We see here jealousy to the utmost. These Pharisees were not concerned that the man could see, all they wanted to do was get enough evidence so they could accuse Jesus.
John 9:16 “Therefore said some of the Pharisees, This man is not of God, because he keepeth not the sabbath day. Others said, How can a man that is a sinner do such miracles? And there was a division among them.”
We see a division among these Pharisees. Some would not believe that He was any more than a man guilty of breaking the Sabbath, regardless of how fantastic the miracles He did were. Earlier the crowds were divided in opinion regarding Jesus (7:40-43); here the authorities also became divided.
The reasoning may have been that since Jesus violated their interpretation of the Sabbath law, He could not be the promised Prophet of God (Deut. 13:1-5).
The confusion of the Pharisees is shown by their handling this case in a group, and by their repeated questions: How did He do it (verse 15); What do you say of Him? (verse 17); How does he now see? (verse 19); What did He do to you (verse 26); and “Are we blind also?” (verse 40).

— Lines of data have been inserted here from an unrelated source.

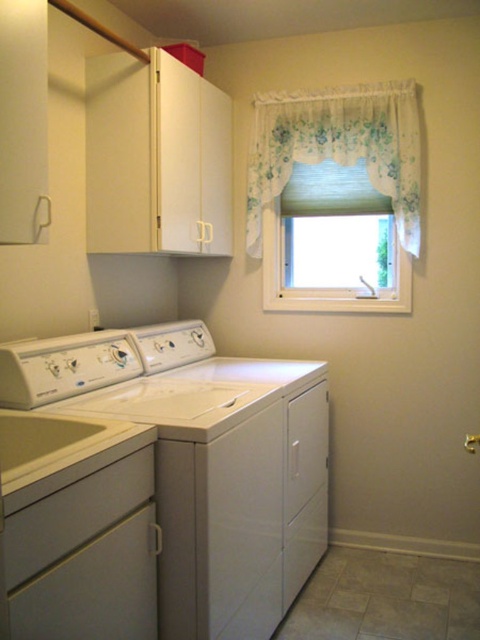 This screenshot has height=640, width=480. What do you see at coordinates (184, 460) in the screenshot? I see `white glossy washing machine at lower left` at bounding box center [184, 460].

Between white glossy washing machine at lower left and white matte washing machine at center, which one is positioned higher?

white glossy washing machine at lower left is above.

Which is in front, point (183, 387) or point (300, 362)?

Point (183, 387) is more forward.

Where is `white glossy washing machine at lower left`? The height and width of the screenshot is (640, 480). white glossy washing machine at lower left is located at coordinates [184, 460].

Identify the location of floral lace curtain at upper center. The image size is (480, 640). (338, 147).

Is the position of floral lace curtain at upper center more distant than that of white glossy sink at lower left?

Yes, floral lace curtain at upper center is further from the viewer.

Identify the location of floral lace curtain at upper center. (338, 147).

Which of these two, white glossy washing machine at lower left or white glossy sink at lower left, stands shorter?

white glossy sink at lower left is shorter.

Does point (167, 368) lie in front of point (32, 461)?

That is False.

Which is in front, point (110, 372) or point (40, 465)?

Some of the others however, were beginning to realize that no mere man could do these miracles. This has to be Messiah. This division still exists today. It is the believer and the nonbeliever.
John Chapter 9 Questions
1. How long had this man been blind?
2. The fact he had been blind this long indicates what kind of miracle is necessary?
3. What question did the disciples ask Jesus about the man’s blindness?
4. How did Jesus answer them?
5. What was the purpose of his blindness?
6. This question the disciples asked showed what about themselves?
7. What makes the disciples’ question ridiculous?
8. Who prayed three times to be healed and was told no?
9. What was his disease?
10. When did Jesus say He must work?
11. What are the called of God, called to complete?
12. In verse 5, what did Jesus call Himself?
13. When did Satan believe he had beaten Jesus?
14. What actually did Jesus do to the blind man?
15. When Jesus did that, what did He tell the blind man to do?
16. When the blind man obeyed Jesus, what did that show?
17. What does Siloam mean?
18. When he did what Jesus said, what happened?
19. In verse 8, who had difficulty believing this miracle?
20. What question did they ask the man?
21. Who did they take the man to?
22. What were they accusing Jesus of?
23. What caused the divided opinions?
24. Who did they mistakenly believe Jesus to be?